# Windshield Squeegy?



## FretsOnFire00 (Sep 10, 2009)

I'm broke right now I need to clean algae off my tank, woudl it be safe to use a windhshield washer thats brand new in the package to clean my tank? I'm soking it in hot water now just in case.

Thanks for the help


----------



## Plowboy (Apr 9, 2008)

I don't see why it wouldn't be. Wouldn't just using a clean dish rag or a paper towel be easier though?


----------



## FretsOnFire00 (Sep 10, 2009)

In my 10 gallon i got some weird clear slime built up that doesnt wanna come off. What im worried about is the squeegy has a really strong rubber smell, is that a problem?


----------



## Plowboy (Apr 9, 2008)

I don't think it would be. It's not going to be in there that long for crap to leach out of the rubber anyways.


----------



## FEEFA (Nov 19, 2007)

If a rag or towel isnt removing it I doubt a squeegee will do anything


----------



## Guest (Nov 17, 2009)

Feefa said:


> If a rag or towel isnt removing it I doubt a squeegee will do anything


I agree with Feefa.

I use the 3M™ Light Scrubbing Pad
A convenient, thick, hand-sized pad designed for gentle, no-scratch cleaning of the most delicate surfaces. Typical applications: glass, plastic, fine china, porcelain, ceramic, non-stick surfaces and glass cookware.

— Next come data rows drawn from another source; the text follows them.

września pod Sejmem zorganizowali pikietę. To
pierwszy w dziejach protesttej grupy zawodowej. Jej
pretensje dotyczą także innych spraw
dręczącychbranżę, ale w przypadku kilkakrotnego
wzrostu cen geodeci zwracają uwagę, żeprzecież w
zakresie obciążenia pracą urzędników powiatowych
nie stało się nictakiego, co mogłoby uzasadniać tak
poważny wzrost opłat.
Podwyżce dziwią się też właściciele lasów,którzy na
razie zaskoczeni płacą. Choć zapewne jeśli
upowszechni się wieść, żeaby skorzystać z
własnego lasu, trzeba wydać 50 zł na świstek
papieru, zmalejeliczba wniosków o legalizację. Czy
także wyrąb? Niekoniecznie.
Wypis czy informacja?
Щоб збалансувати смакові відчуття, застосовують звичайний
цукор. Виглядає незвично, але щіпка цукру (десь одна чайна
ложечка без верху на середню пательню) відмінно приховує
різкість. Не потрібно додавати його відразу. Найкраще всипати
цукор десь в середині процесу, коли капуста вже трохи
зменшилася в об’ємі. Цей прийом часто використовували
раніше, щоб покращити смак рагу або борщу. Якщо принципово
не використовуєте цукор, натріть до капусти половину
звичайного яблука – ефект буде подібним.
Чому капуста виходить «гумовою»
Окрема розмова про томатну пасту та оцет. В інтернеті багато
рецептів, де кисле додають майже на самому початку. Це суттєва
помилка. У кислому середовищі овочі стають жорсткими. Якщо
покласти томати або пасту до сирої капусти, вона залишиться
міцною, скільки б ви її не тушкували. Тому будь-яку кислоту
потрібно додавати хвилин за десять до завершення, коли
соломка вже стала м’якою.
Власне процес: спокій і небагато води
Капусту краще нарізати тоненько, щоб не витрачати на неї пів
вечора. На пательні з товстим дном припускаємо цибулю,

I buy a box of 40 for like $35.95 and I have had the same box for 2 years and still have 20 or so scrubbing pads left. I find it great for hard to remove algea and hard water scale.


----------



## Murphy18 (Oct 17, 2008)

Yeah, just use a magfloat thingy. Or get one of those double sided tank cleaners which are adjustable in length. I got one off ebay for buttons.


----------



## Guest (Nov 17, 2009)

Murphy18 said:


> Yeah, just use a magfloat thingy. Or get one of those double sided tank cleaners which are adjustable in length. I got one off ebay for buttons.

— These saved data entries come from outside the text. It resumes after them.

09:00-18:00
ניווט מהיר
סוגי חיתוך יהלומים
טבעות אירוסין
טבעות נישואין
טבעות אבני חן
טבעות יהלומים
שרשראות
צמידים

 I find the magfloats lacking. So what I did was cut one of my scrubbies to fit the size of the float and volia! it works so much better when it is wedged between the two magnets


----------



## CLUSTER ONE (Aug 2, 2006)

i dont think it would hurt anyhting but i dont think it would work on anything other then slime algae. I Use an old gift certificate, but anything credit card like works welll


----------